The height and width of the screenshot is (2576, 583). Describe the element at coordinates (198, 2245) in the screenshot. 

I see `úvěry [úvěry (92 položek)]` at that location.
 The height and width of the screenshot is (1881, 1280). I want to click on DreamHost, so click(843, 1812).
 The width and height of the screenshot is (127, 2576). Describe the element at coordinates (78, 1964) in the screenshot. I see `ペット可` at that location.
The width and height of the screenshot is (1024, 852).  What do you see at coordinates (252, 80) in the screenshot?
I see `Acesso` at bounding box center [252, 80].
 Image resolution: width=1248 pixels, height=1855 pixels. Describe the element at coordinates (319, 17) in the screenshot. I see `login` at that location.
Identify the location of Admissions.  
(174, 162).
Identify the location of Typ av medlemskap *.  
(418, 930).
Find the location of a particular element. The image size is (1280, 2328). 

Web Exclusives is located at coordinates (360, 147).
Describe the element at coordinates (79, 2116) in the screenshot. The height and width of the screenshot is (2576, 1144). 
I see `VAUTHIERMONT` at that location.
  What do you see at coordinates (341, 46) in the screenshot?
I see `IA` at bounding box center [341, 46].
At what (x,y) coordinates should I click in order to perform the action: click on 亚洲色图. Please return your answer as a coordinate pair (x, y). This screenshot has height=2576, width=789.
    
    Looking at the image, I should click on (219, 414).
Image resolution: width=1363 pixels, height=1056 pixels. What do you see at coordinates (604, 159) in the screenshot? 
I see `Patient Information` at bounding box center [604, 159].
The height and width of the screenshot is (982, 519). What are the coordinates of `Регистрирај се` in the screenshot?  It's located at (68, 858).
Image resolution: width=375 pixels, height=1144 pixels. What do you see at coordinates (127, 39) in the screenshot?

> _Problem requirements_
Reproduce the entries above in full, exactly as they read.

> _Reply_
The height and width of the screenshot is (2576, 583). Describe the element at coordinates (198, 2245) in the screenshot. 

I see `úvěry [úvěry (92 položek)]` at that location.
 The height and width of the screenshot is (1881, 1280). I want to click on DreamHost, so click(843, 1812).
 The width and height of the screenshot is (127, 2576). Describe the element at coordinates (78, 1964) in the screenshot. I see `ペット可` at that location.
The width and height of the screenshot is (1024, 852).  What do you see at coordinates (252, 80) in the screenshot?
I see `Acesso` at bounding box center [252, 80].
 Image resolution: width=1248 pixels, height=1855 pixels. Describe the element at coordinates (319, 17) in the screenshot. I see `login` at that location.
Identify the location of Admissions.  
(174, 162).
Identify the location of Typ av medlemskap *.  
(418, 930).
Find the location of a particular element. The image size is (1280, 2328). 

Web Exclusives is located at coordinates (360, 147).
Describe the element at coordinates (79, 2116) in the screenshot. The height and width of the screenshot is (2576, 1144). 
I see `VAUTHIERMONT` at that location.
  What do you see at coordinates (341, 46) in the screenshot?
I see `IA` at bounding box center [341, 46].
At what (x,y) coordinates should I click in order to perform the action: click on 亚洲色图. Please return your answer as a coordinate pair (x, y). This screenshot has height=2576, width=789.
    
    Looking at the image, I should click on (219, 414).
Image resolution: width=1363 pixels, height=1056 pixels. What do you see at coordinates (604, 159) in the screenshot? 
I see `Patient Information` at bounding box center [604, 159].
The height and width of the screenshot is (982, 519). What are the coordinates of `Регистрирај се` in the screenshot?  It's located at (68, 858).
Image resolution: width=375 pixels, height=1144 pixels. What do you see at coordinates (127, 39) in the screenshot?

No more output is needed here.